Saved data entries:
++++++++

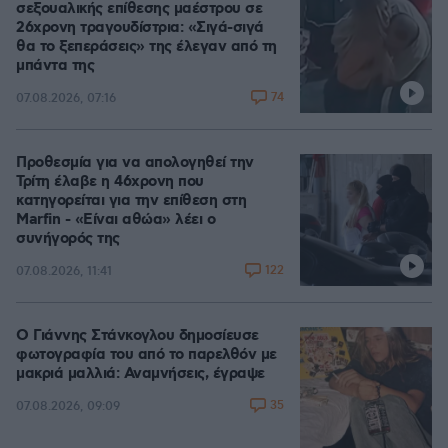
σεξουαλικής επίθεσης μαέστρου σε
26χρονη τραγουδίστρια: «Σιγά-σιγά
θα το ξεπεράσεις» της έλεγαν από τη
μπάντα της
74
07.08.2026, 07:16
Προθεσμία για να απολογηθεί την
Τρίτη έλαβε η 46χρονη που
κατηγορείται για την επίθεση στη
Marfin - «Είναι αθώα» λέει ο
συνήγορός της
122
07.08.2026, 11:41
Ο Γιάννης Στάνκογλου δημοσίευσε
φωτογραφία του από το παρελθόν με
μακριά μαλλιά: Αναμνήσεις, έγραψε
35
07.08.2026, 09:09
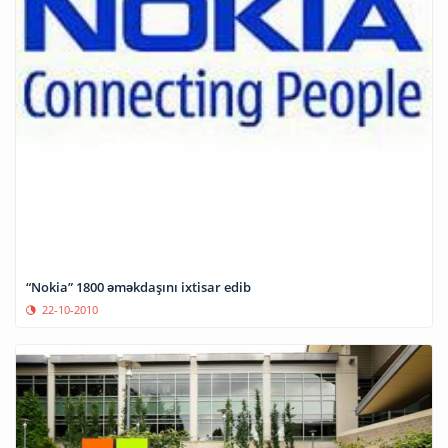
“Nokia” 1800 əməkdaşını ixtisar edib
22-10-2010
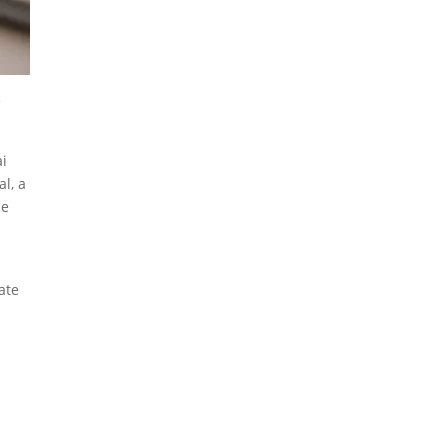
e
ai
al, a
de
zate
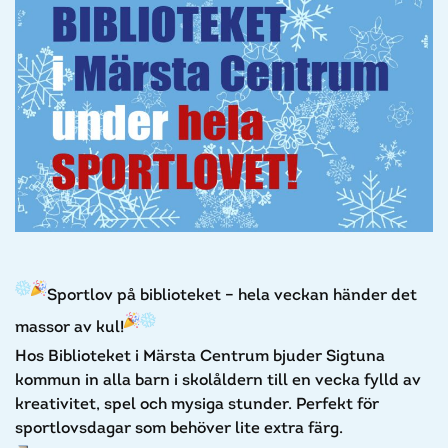
Sportlov på biblioteket – hela veckan händer det
massor av kul!
Hos Biblioteket i Märsta Centrum bjuder Sigtuna
kommun in alla barn i skolåldern till en vecka fylld av
kreativitet, spel och mysiga stunder. Perfekt för
sportlovsdagar som behöver lite extra färg.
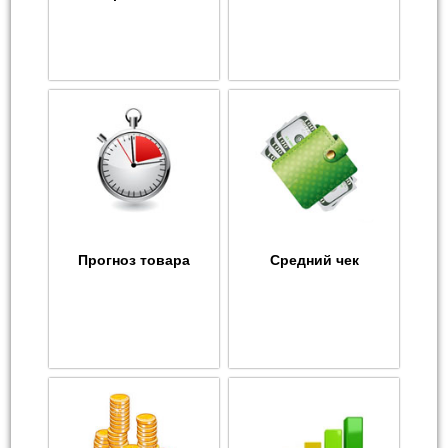
Прогноз товара
Средний чек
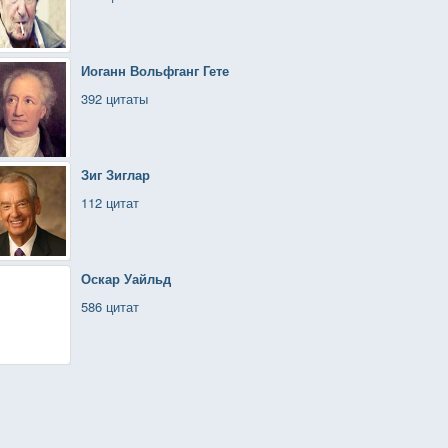
Иоганн Вольфганг Гете
392 цитаты
Зиг Зиглар
112 цитат
Оскар Уайльд
586 цитат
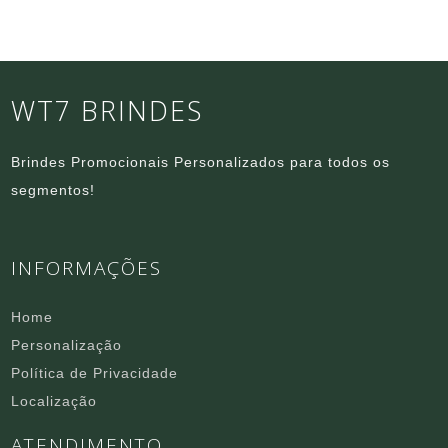
WT7 BRINDES
Brindes Promocionais Personalizados para todos os
segmentos!
INFORMAÇÕES
Home
Personalização
Política de Privacidade
Localização
ATENDIMENTO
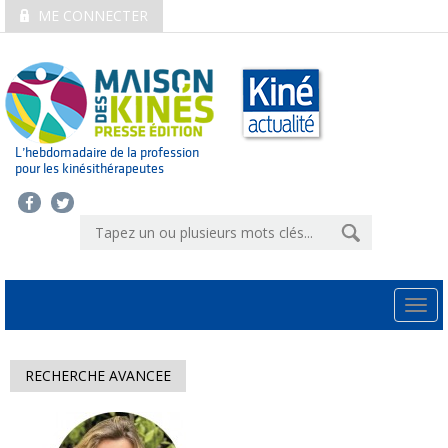
ME CONNECTER
L’hebdomadaire de la profession
pour les kinésithérapeutes
Togg
navi
RECHERCHE AVANCEE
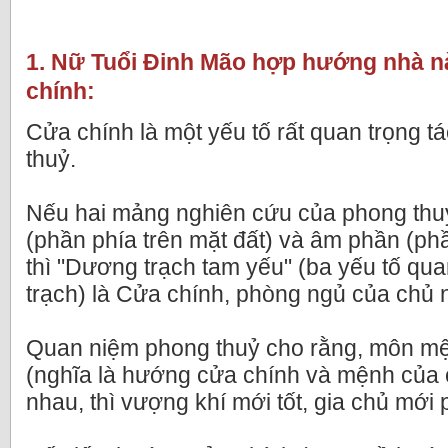
1. Nữ Tuổi Đinh Mão hợp hướng nhà n
chính:
Cửa chính là một yếu tố rất quan trọng 
thuỷ.
Nếu hai mảng nghiên cứu của phong thuỷ
(phần phía trên mặt đất) và âm phần (ph
thì "Dương trạch tam yếu" (ba yếu tố qu
trạch) là Cửa chính, phòng ngủ của chủ 
Quan niệm phong thuỷ cho rằng, môn mệ
(nghĩa là hướng cửa chính và mệnh của 
nhau, thì vượng khí mới tốt, gia chủ mới p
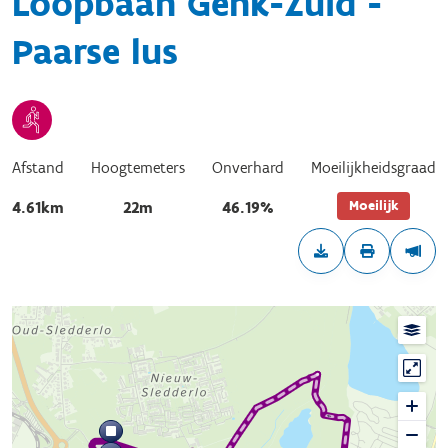
Loopbaan Genk-Zuid -
Paarse lus
Afstand
Hoogtemeters
Onverhard
Moeilijkheidsgraad
Moeilijk
4.61km
22m
46.19%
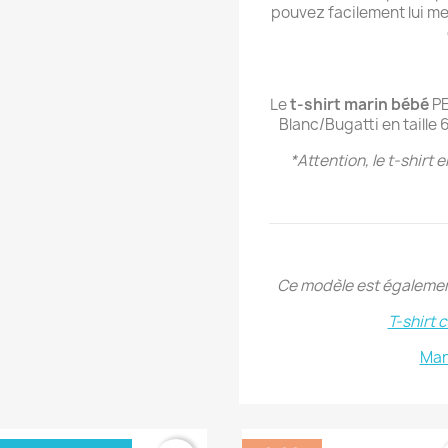
pouvez facilement lui met
Le
t-shirt marin bébé
PE
Blanc/Bugatti en taille 
*Attention, le t-shirt 
Ce modèle est égalemen
T-shirt 
Mar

++++++++

__Assignment__
Leave the images behind and write out every entry exactly.

__Written answer__
σεξουαλικής επίθεσης μαέστρου σε
26χρονη τραγουδίστρια: «Σιγά-σιγά
θα το ξεπεράσεις» της έλεγαν από τη
μπάντα της
74
07.08.2026, 07:16
Προθεσμία για να απολογηθεί την
Τρίτη έλαβε η 46χρονη που
κατηγορείται για την επίθεση στη
Marfin - «Είναι αθώα» λέει ο
συνήγορός της
122
07.08.2026, 11:41
Ο Γιάννης Στάνκογλου δημοσίευσε
φωτογραφία του από το παρελθόν με
μακριά μαλλιά: Αναμνήσεις, έγραψε
35
07.08.2026, 09:09
“Nokia” 1800 əməkdaşını ixtisar edib
22-10-2010
e
ai
al, a
de
zate
Sportlov på biblioteket – hela veckan händer det
massor av kul!
Hos Biblioteket i Märsta Centrum bjuder Sigtuna
kommun in alla barn i skolåldern till en vecka fylld av
kreativitet, spel och mysiga stunder. Perfekt för
sportlovsdagar som behöver lite extra färg.
Прогноз товара
Средний чек
Иоганн Вольфганг Гете
392 цитаты
Зиг Зиглар
112 цитат
Оскар Уайльд
586 цитат
WT7 BRINDES
Brindes Promocionais Personalizados para todos os
segmentos!
INFORMAÇÕES
Home
Personalização
Política de Privacidade
Localização
ATENDIMENTO
ME CONNECTER
L’hebdomadaire de la profession
pour les kinésithérapeutes
Togg
navi
RECHERCHE AVANCEE
1. Nữ Tuổi Đinh Mão hợp hướng nhà n
chính:
Cửa chính là một yếu tố rất quan trọng 
thuỷ.
Nếu hai mảng nghiên cứu của phong thuỷ
(phần phía trên mặt đất) và âm phần (ph
thì "Dương trạch tam yếu" (ba yếu tố qu
trạch) là Cửa chính, phòng ngủ của chủ 
Quan niệm phong thuỷ cho rằng, môn mệ
(nghĩa là hướng cửa chính và mệnh của 
nhau, thì vượng khí mới tốt, gia chủ mới p
Loopbaan Genk-Zuid -
Paarse lus
Afstand
Hoogtemeters
Onverhard
Moeilijkheidsgraad
Moeilijk
4.61km
22m
46.19%
pouvez facilement lui met
Le
t-shirt marin bébé
PE
Blanc/Bugatti en taille 
*Attention, le t-shirt 
Ce modèle est égalemen
T-shirt 
Mar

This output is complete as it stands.